[Openstack] best practices for merging common into specific projects

Doug Hellmann doug.hellmann at dreamhost.com
Tue Jul 3 12:38:15 UTC 2012



On Jul 3, 2012, at 5:31 AM, Thierry Carrez <thierry at openstack.org> wrote:

> Gabriel Hurley wrote:
>> On a more fundamental level, did I miss some tremendous reason why we have this "merge from common" pattern instead of making OpenStack Common a standard python dependency just like anything else? Especially with the work Monty has recently done on versioning and packaging the client libs from Jenkins, I can't see a reason to keep following this "update common and merge to everything else" pattern at all...
> 
> This discussion should probably wait for markmc to come back, since he
> set up most of this framework in the first place.
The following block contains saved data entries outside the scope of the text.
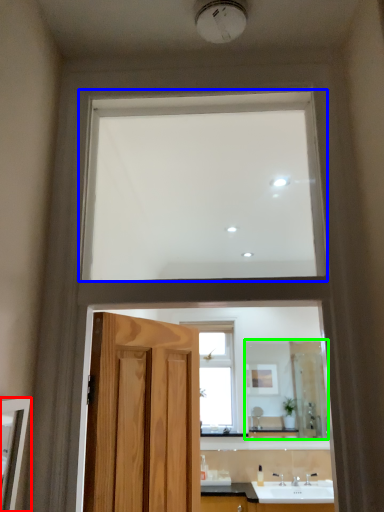 Question: Which object is positioned closest to mirror (highlighted by a red box)? Select from window (highlighted by a blue box) and mirror (highlighted by a green box).

Choices:
 (A) window
 (B) mirror

Answer: (A) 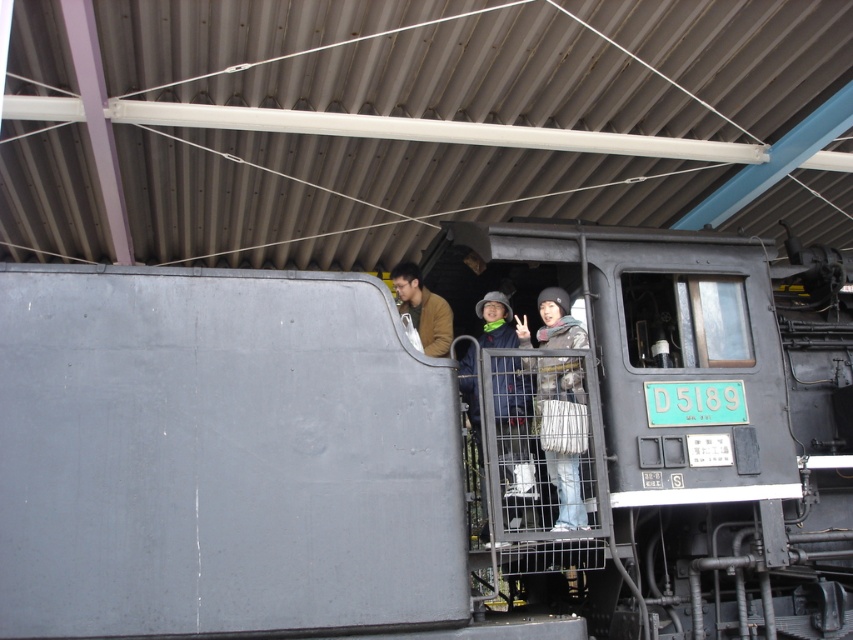 Which is behind, point (798, 353) or point (462, 364)?

Positioned behind is point (462, 364).

From the picture: Is matte black train at center smaller than matte gray jacket at center?

No.

Is point (212, 312) behind point (489, 324)?

No, (212, 312) is in front of (489, 324).

You are a GUI agent. You are given a task and a screenshot of the screen. Output one action in this format:
    pyautogui.click(x=<x>, y=<y>)
    Task: Click on the matte black train at center
    The height and width of the screenshot is (640, 853).
    Given the screenshot: What is the action you would take?
    pyautogui.click(x=433, y=444)

Is point (509, 316) positioned behind point (436, 307)?

No, it is not.

This screenshot has height=640, width=853. I want to click on matte gray jacket at center, so click(509, 394).

Where is `matte gray jacket at center`? matte gray jacket at center is located at coordinates (509, 394).

Who is more forward, (224, 547) or (402, 282)?

Positioned in front is point (224, 547).

Find the location of a particular element. The image size is (853, 640). matte black train at center is located at coordinates (433, 444). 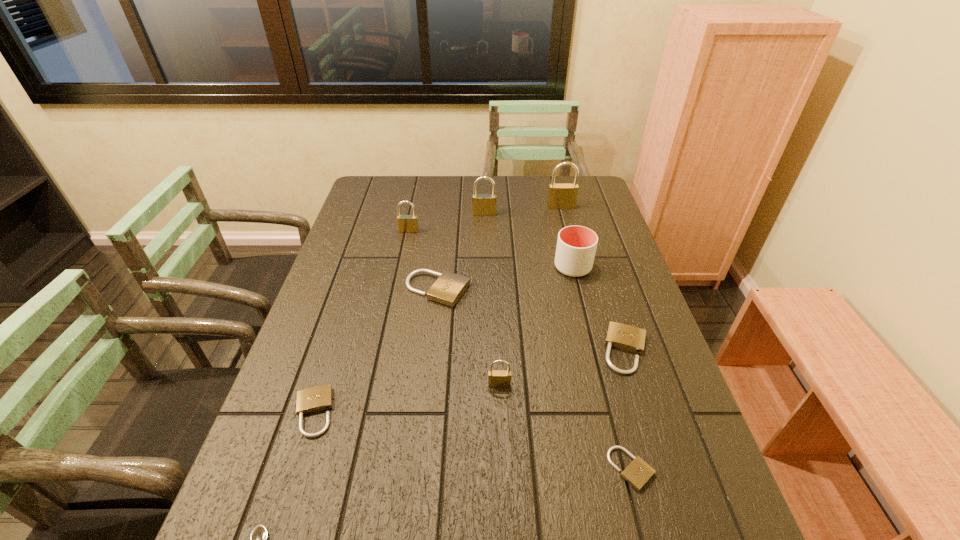 This screenshot has height=540, width=960. What are the coordinates of `the fourth closest beige padlock relative to the sixth shortest object` in the screenshot? It's located at (315, 399).

Select which beige padlock appears as the second closest to the third nearest padlock. Please provide its 2D coordinates. Your answer should be formatted as a tuple, i.e. [(x, y)], where the tuple contains the x and y coordinates of a point satisfying the conditions above.

[(638, 473)]

Identify the location of free region that satisfies the following two spatial constraints: 1. on the back side of the white cup; 2. on the left side of the third shortest object. Image resolution: width=960 pixels, height=540 pixels. point(360,267). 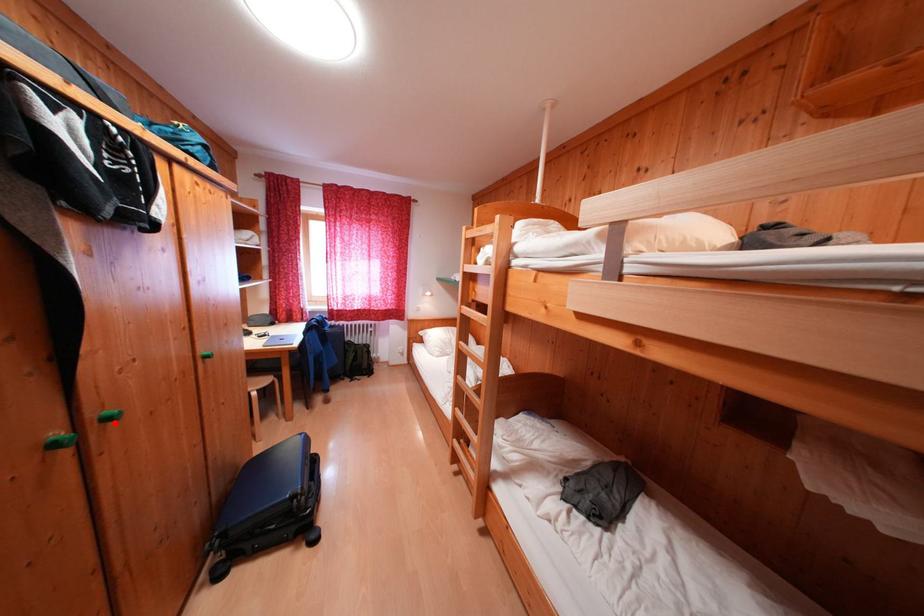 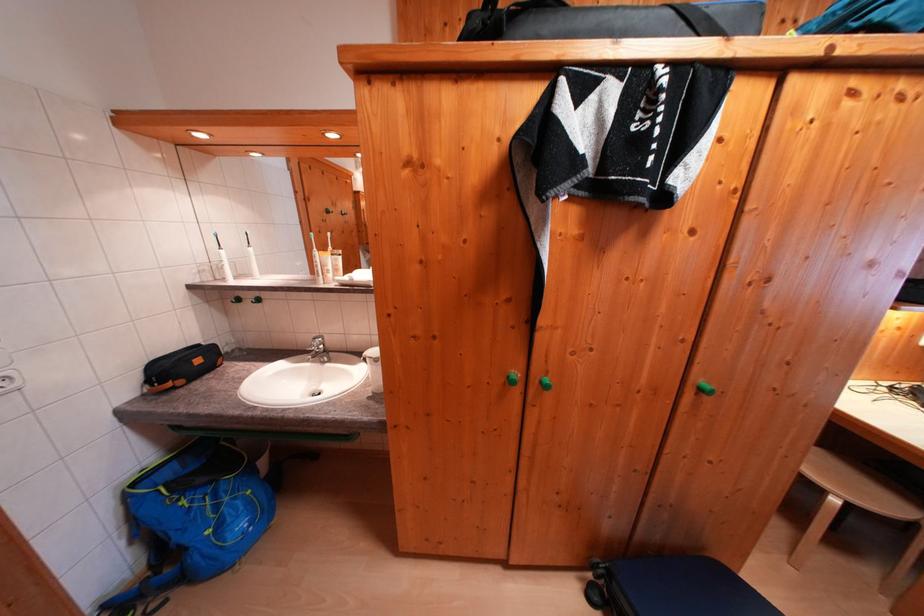 In the second image, find the point that corresponds to the highlighted location in the first image.

(550, 387) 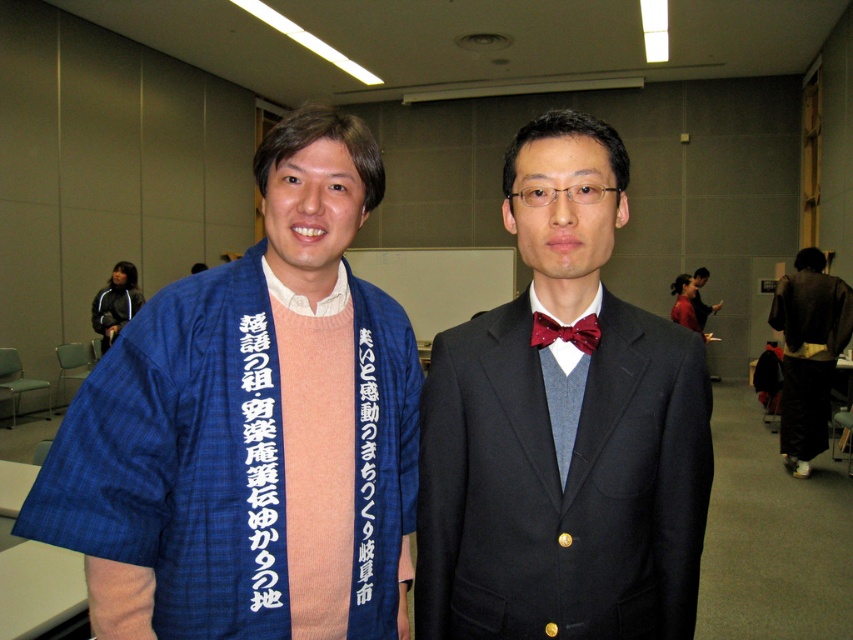 Question: Can you confirm if shiny black suit at center is bigger than brown kimono at right?

Choices:
 (A) no
 (B) yes

Answer: (A)

Question: Which point is closer to the camera?

Choices:
 (A) (695, 296)
 (B) (351, 636)
 (C) (518, 461)
 (D) (804, 422)

Answer: (C)

Question: Is brown kimono at right to the right of dark gray suit at center from the viewer's perspective?

Choices:
 (A) yes
 (B) no

Answer: (B)

Question: Which point is closer to the camera taking this photo?

Choices:
 (A) (123, 356)
 (B) (579, 276)

Answer: (A)

Question: Considering the real-world distances, which object is farthest from the shiny black suit at center?

Choices:
 (A) dark gray suit at center
 (B) blue plaid kimono at left
 (C) shiny red bow tie at center
 (D) brown kimono at right

Answer: (A)

Question: Does blue plaid kimono at left lie behind shiny red bow tie at center?

Choices:
 (A) yes
 (B) no

Answer: (B) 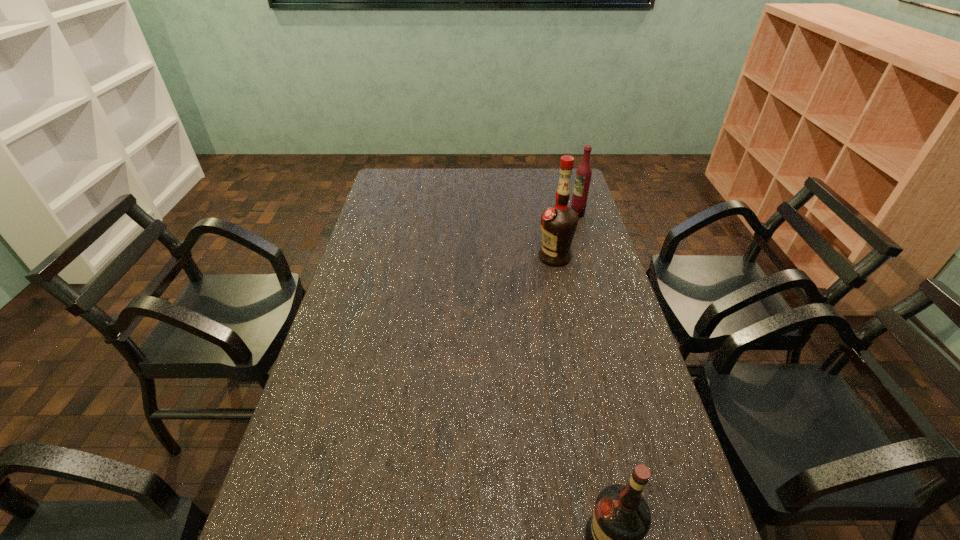 Where is `the second farthest object`? the second farthest object is located at coordinates (559, 222).

Image resolution: width=960 pixels, height=540 pixels. Identify the location of the tallest object. (559, 222).

Image resolution: width=960 pixels, height=540 pixels. Find the location of `the rightmost liquor`. the rightmost liquor is located at coordinates (583, 174).

The image size is (960, 540). I want to click on the farthest object, so click(583, 174).

Identify the location of vacant space located on the front and back of the second nearest liquor. (523, 256).

In order to click on free space located on the front and back of the second nearest liquor in this screenshot , I will do `click(442, 256)`.

Where is `free space located on the front and back of the second nearest liquor`? Image resolution: width=960 pixels, height=540 pixels. free space located on the front and back of the second nearest liquor is located at coordinates (471, 256).

Where is `free space located 0.230m on the label of the rightmost object`? The image size is (960, 540). free space located 0.230m on the label of the rightmost object is located at coordinates (515, 214).

Identify the location of vacant space situated on the label of the rightmost object. This screenshot has height=540, width=960. (548, 214).

Identify the location of vacant point located 0.380m on the label of the rightmost object. This screenshot has height=540, width=960. (478, 214). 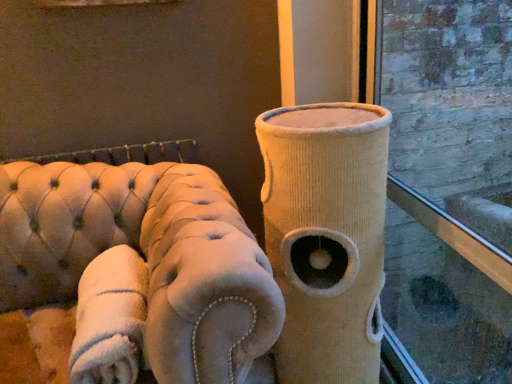 What do you see at coordinates (326, 237) in the screenshot?
I see `beige corduroy cat tower at center` at bounding box center [326, 237].

Locate an element on the screen. The image size is (512, 384). beige corduroy cat tower at center is located at coordinates (326, 237).

What is the approximate width of beige tufted sofa at left?

It is 34.85 inches.

The height and width of the screenshot is (384, 512). What do you see at coordinates (139, 269) in the screenshot?
I see `beige tufted sofa at left` at bounding box center [139, 269].

What is the approximate height of white plush blanket at lower left?

white plush blanket at lower left is 13.95 centimeters in height.

Locate an element on the screen. The image size is (512, 384). beige corduroy cat tower at center is located at coordinates (326, 237).

Is white plush blanket at lower left at the back of beige tufted sofa at left?

Absolutely, beige tufted sofa at left is directed away from white plush blanket at lower left.

From a real-world perspective, who is located higher, beige tufted sofa at left or white plush blanket at lower left?

white plush blanket at lower left.

The height and width of the screenshot is (384, 512). I want to click on cloth located above the beige tufted sofa at left (from the image's perspective), so click(x=110, y=319).

Between beige tufted sofa at left and white plush blanket at lower left, which one appears on the right side from the viewer's perspective?

white plush blanket at lower left.

Identify the location of furniture below the white plush blanket at lower left (from a real-world perspective). (x=139, y=269).

Is white plush blanket at lower left not within beige tufted sofa at left?

No, most part of white plush blanket at lower left lies within beige tufted sofa at left.

Looking at this image, does white plush blanket at lower left have a lesser height compared to beige tufted sofa at left?

Yes.

This screenshot has width=512, height=384. Identify the location of vase below the white plush blanket at lower left (from a real-world perspective). (326, 237).

Considering the sizes of objects white plush blanket at lower left and beige corduroy cat tower at center in the image provided, who is taller, white plush blanket at lower left or beige corduroy cat tower at center?

Standing taller between the two is beige corduroy cat tower at center.

Considering the relative sizes of white plush blanket at lower left and beige corduroy cat tower at center in the image provided, is white plush blanket at lower left smaller than beige corduroy cat tower at center?

Indeed, white plush blanket at lower left has a smaller size compared to beige corduroy cat tower at center.

Between beige corduroy cat tower at center and beige tufted sofa at left, which one appears on the left side from the viewer's perspective?

beige tufted sofa at left is more to the left.

Is beige corduroy cat tower at center in front of or behind beige tufted sofa at left in the image?

beige corduroy cat tower at center is behind beige tufted sofa at left.

Is beige corduroy cat tower at center turned away from beige tufted sofa at left?

beige corduroy cat tower at center does not have its back to beige tufted sofa at left.

Based on their sizes in the image, would you say beige corduroy cat tower at center is bigger or smaller than beige tufted sofa at left?

beige corduroy cat tower at center is smaller than beige tufted sofa at left.

Considering the positions of point (122, 273) and point (288, 211), is point (122, 273) closer or farther from the camera than point (288, 211)?

Clearly, point (122, 273) is closer to the camera than point (288, 211).

Can you confirm if beige tufted sofa at left is positioned to the right of beige corduroy cat tower at center?

No, beige tufted sofa at left is not to the right of beige corduroy cat tower at center.

Is beige tufted sofa at left wider than beige corduroy cat tower at center?

Yes.

Is beige tufted sofa at left bigger than beige corduroy cat tower at center?

Correct, beige tufted sofa at left is larger in size than beige corduroy cat tower at center.

Based on the photo, how different are the orientations of beige corduroy cat tower at center and white plush blanket at lower left in degrees?

81 degrees separate the facing orientations of beige corduroy cat tower at center and white plush blanket at lower left.

Does beige corduroy cat tower at center come in front of white plush blanket at lower left?

No, the depth of beige corduroy cat tower at center is greater than that of white plush blanket at lower left.

From a real-world perspective, is beige corduroy cat tower at center over white plush blanket at lower left?

No, from a real-world perspective, beige corduroy cat tower at center is not on top of white plush blanket at lower left.

From the image's perspective, between beige corduroy cat tower at center and white plush blanket at lower left, which one is located above?

beige corduroy cat tower at center is shown above in the image.

The height and width of the screenshot is (384, 512). Find the location of `cloth lying on the right of beige tufted sofa at left`. cloth lying on the right of beige tufted sofa at left is located at coordinates (x=110, y=319).

In the image, there is a white plush blanket at lower left. Where is `furniture below it (from the image's perspective)`? furniture below it (from the image's perspective) is located at coordinates (139, 269).

From the image, which object appears to be nearer to white plush blanket at lower left, beige tufted sofa at left or beige corduroy cat tower at center?

Based on the image, beige tufted sofa at left appears to be nearer to white plush blanket at lower left.

When comparing their distances from beige corduroy cat tower at center, does beige tufted sofa at left or white plush blanket at lower left seem closer?

Based on the image, beige tufted sofa at left appears to be nearer to beige corduroy cat tower at center.

Looking at this image, which object lies nearer to the anchor point beige corduroy cat tower at center, white plush blanket at lower left or beige tufted sofa at left?

beige tufted sofa at left is closer to beige corduroy cat tower at center.

From the image, which object appears to be farther from beige tufted sofa at left, beige corduroy cat tower at center or white plush blanket at lower left?

Among the two, beige corduroy cat tower at center is located further to beige tufted sofa at left.

Which object lies further to the anchor point beige tufted sofa at left, white plush blanket at lower left or beige corduroy cat tower at center?

Based on the image, beige corduroy cat tower at center appears to be further to beige tufted sofa at left.

Estimate the real-world distances between objects in this image. Which object is closer to white plush blanket at lower left, beige corduroy cat tower at center or beige tufted sofa at left?

beige tufted sofa at left.

Image resolution: width=512 pixels, height=384 pixels. What are the coordinates of `cloth between beige tufted sofa at left and beige corduroy cat tower at center from left to right` in the screenshot? It's located at (110, 319). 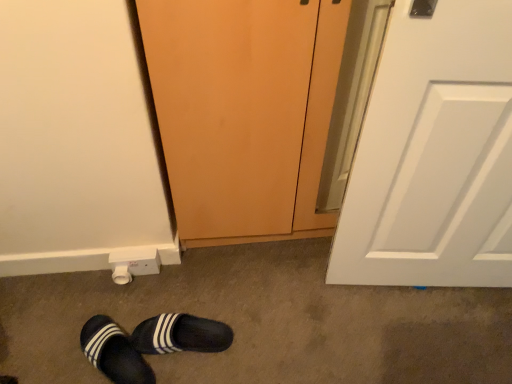 Question: Is black suede slippers at lower left, the 1th footwear positioned from the right, oriented towards matte wood screen door at center?

Choices:
 (A) yes
 (B) no

Answer: (B)

Question: From a real-world perspective, is black suede slippers at lower left, which is the second footwear in left-to-right order, on matte wood screen door at center?

Choices:
 (A) yes
 (B) no

Answer: (B)

Question: Considering the relative sizes of black suede slippers at lower left, the 1th footwear positioned from the right, and matte wood screen door at center in the image provided, is black suede slippers at lower left, the 1th footwear positioned from the right, smaller than matte wood screen door at center?

Choices:
 (A) no
 (B) yes

Answer: (B)

Question: Is black suede slippers at lower left, the 1th footwear positioned from the right, placed right next to matte wood screen door at center?

Choices:
 (A) no
 (B) yes

Answer: (A)

Question: From a real-world perspective, is black suede slippers at lower left, the 1th footwear positioned from the right, located beneath matte wood screen door at center?

Choices:
 (A) no
 (B) yes

Answer: (B)

Question: Considering the relative positions of white plastic electric outlet at lower left and black fabric slippers at lower left, arranged as the 1th footwear when viewed from the left, in the image provided, is white plastic electric outlet at lower left to the left or to the right of black fabric slippers at lower left, arranged as the 1th footwear when viewed from the left,?

Choices:
 (A) right
 (B) left

Answer: (A)

Question: From the image's perspective, is white plastic electric outlet at lower left located above or below black fabric slippers at lower left, marked as the 2th footwear in a right-to-left arrangement?

Choices:
 (A) below
 (B) above

Answer: (B)

Question: Based on their sizes in the image, would you say white plastic electric outlet at lower left is bigger or smaller than black fabric slippers at lower left, marked as the 2th footwear in a right-to-left arrangement?

Choices:
 (A) small
 (B) big

Answer: (A)

Question: Is white plastic electric outlet at lower left inside the boundaries of black fabric slippers at lower left, arranged as the 1th footwear when viewed from the left, or outside?

Choices:
 (A) inside
 (B) outside

Answer: (B)

Question: Is black fabric slippers at lower left, marked as the 2th footwear in a right-to-left arrangement, inside or outside of matte wood screen door at center?

Choices:
 (A) outside
 (B) inside

Answer: (A)

Question: In terms of size, does black fabric slippers at lower left, arranged as the 1th footwear when viewed from the left, appear bigger or smaller than matte wood screen door at center?

Choices:
 (A) big
 (B) small

Answer: (B)

Question: From the image's perspective, is black fabric slippers at lower left, marked as the 2th footwear in a right-to-left arrangement, positioned above or below matte wood screen door at center?

Choices:
 (A) above
 (B) below

Answer: (B)

Question: Is black fabric slippers at lower left, arranged as the 1th footwear when viewed from the left, wider or thinner than matte wood screen door at center?

Choices:
 (A) wide
 (B) thin

Answer: (B)

Question: Considering the positions of matte wood screen door at center and black suede slippers at lower left, which is the second footwear in left-to-right order, in the image, is matte wood screen door at center taller or shorter than black suede slippers at lower left, which is the second footwear in left-to-right order,?

Choices:
 (A) tall
 (B) short

Answer: (A)

Question: Is matte wood screen door at center bigger or smaller than black suede slippers at lower left, which is the second footwear in left-to-right order?

Choices:
 (A) big
 (B) small

Answer: (A) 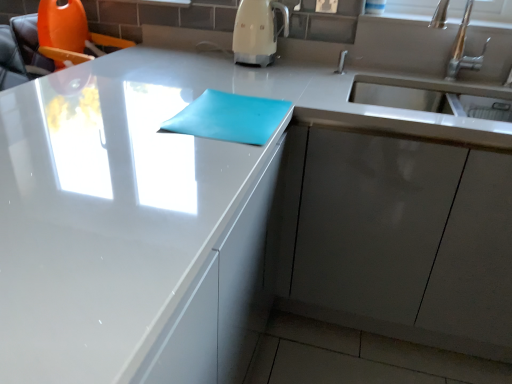 This screenshot has width=512, height=384. I want to click on matte gray cabinet at lower right, so click(404, 241).

Describe the element at coordinates (404, 241) in the screenshot. The image size is (512, 384). I see `matte gray cabinet at lower right` at that location.

Locate an element on the screen. matte gray cabinet at lower right is located at coordinates (404, 241).

Between point (269, 2) and point (242, 98), which one is positioned behind?

Positioned behind is point (269, 2).

Are white glossy coffee machine at upper center and matte blue notepad at center located far from each other?

No, white glossy coffee machine at upper center is not far from matte blue notepad at center.

Is white glossy coffee machine at upper center positioned before matte blue notepad at center?

No, white glossy coffee machine at upper center is behind matte blue notepad at center.

Between matte blue notepad at center and matte gray cabinet at lower right, which one has larger size?

matte gray cabinet at lower right is bigger.

From the picture: Does matte blue notepad at center turn towards matte gray cabinet at lower right?

No, matte blue notepad at center is not turned towards matte gray cabinet at lower right.

Is matte blue notepad at center thinner than matte gray cabinet at lower right?

Yes.

In the image, is matte blue notepad at center positioned in front of or behind matte gray cabinet at lower right?

matte blue notepad at center is positioned closer to the viewer than matte gray cabinet at lower right.

Looking at this image, is there a large distance between matte blue notepad at center and white glossy coffee machine at upper center?

No, matte blue notepad at center is in close proximity to white glossy coffee machine at upper center.

This screenshot has width=512, height=384. In the image, there is a white glossy coffee machine at upper center. In order to click on notepad below it (from the image's perspective) in this screenshot , I will do `click(229, 118)`.

Which object is further away from the camera taking this photo, matte blue notepad at center or white glossy coffee machine at upper center?

white glossy coffee machine at upper center is more distant.

From their relative heights in the image, would you say white glossy coffee machine at upper center is taller or shorter than matte gray cabinet at lower right?

Considering their sizes, white glossy coffee machine at upper center has less height than matte gray cabinet at lower right.

From a real-world perspective, who is located lower, white glossy coffee machine at upper center or matte gray cabinet at lower right?

matte gray cabinet at lower right is physically lower.

Do you think white glossy coffee machine at upper center is within matte gray cabinet at lower right, or outside of it?

white glossy coffee machine at upper center is not enclosed by matte gray cabinet at lower right.

Between white glossy coffee machine at upper center and matte gray cabinet at lower right, which one is positioned behind?

white glossy coffee machine at upper center is behind.

From the image's perspective, is matte gray cabinet at lower right above white glossy coffee machine at upper center?

No, from the image's perspective, matte gray cabinet at lower right is not over white glossy coffee machine at upper center.

Which object is positioned more to the right, matte gray cabinet at lower right or white glossy coffee machine at upper center?

matte gray cabinet at lower right is more to the right.

You are a GUI agent. You are given a task and a screenshot of the screen. Output one action in this format:
    pyautogui.click(x=<x>, y=<y>)
    Task: Click on the cabinetry below the white glossy coffee machine at upper center (from the image's perspective)
    This screenshot has width=512, height=384.
    Given the screenshot: What is the action you would take?
    pyautogui.click(x=404, y=241)

From a real-world perspective, is matte gray cabinet at lower right above or below white glossy coffee machine at upper center?

matte gray cabinet at lower right is situated lower than white glossy coffee machine at upper center in the real world.

Looking at this image, how many degrees apart are the facing directions of matte gray cabinet at lower right and matte blue notepad at center?

They differ by 1.54 degrees in their facing directions.

Is matte gray cabinet at lower right facing away from matte blue notepad at center?

No.

Which is closer to the camera, (457, 314) or (190, 107)?

Point (457, 314) is farther from the camera than point (190, 107).

Is matte gray cabinet at lower right bigger than matte blue notepad at center?

Yes.

The image size is (512, 384). Identify the location of notepad in front of the white glossy coffee machine at upper center. point(229,118).

Identify the location of notepad above the matte gray cabinet at lower right (from a real-world perspective). (229, 118).

Looking at the image, which one is located further to matte blue notepad at center, matte gray cabinet at lower right or white glossy coffee machine at upper center?

The object further to matte blue notepad at center is white glossy coffee machine at upper center.

Considering their positions, is matte gray cabinet at lower right positioned closer to white glossy coffee machine at upper center than matte blue notepad at center?

Based on the image, matte blue notepad at center appears to be nearer to white glossy coffee machine at upper center.

When comparing their distances from matte gray cabinet at lower right, does white glossy coffee machine at upper center or matte blue notepad at center seem further?

white glossy coffee machine at upper center.

From the image, which object appears to be nearer to white glossy coffee machine at upper center, matte blue notepad at center or matte gray cabinet at lower right?

The object closer to white glossy coffee machine at upper center is matte blue notepad at center.

Estimate the real-world distances between objects in this image. Which object is further from matte gray cabinet at lower right, matte blue notepad at center or white glossy coffee machine at upper center?

white glossy coffee machine at upper center.

Which object lies nearer to the anchor point matte blue notepad at center, white glossy coffee machine at upper center or matte gray cabinet at lower right?

matte gray cabinet at lower right lies closer to matte blue notepad at center than the other object.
He would certainly
> produce a more compelling rationale than I can :)
> 
> IIRC the idea was to have openstack-common APIs "in incubation" until
> some of them are stable enough that we can apply backward compatibility
> for them at the level expected from any other decent Python library.
> When we reach this point, those stable modules would be "out of
> incubation" and released in a real openstack-common library. Unstable
> APIs would stay "in incubation" and still use the merge model.
> 
> My understanding is that we are not yet at this point, especially as we
> tweak/enrich openstack-common modules to make them acceptable by all the
> projects...
> 

Ideally when we reach that point the libraries will be released as individual components instead of a monolithic shared library, too.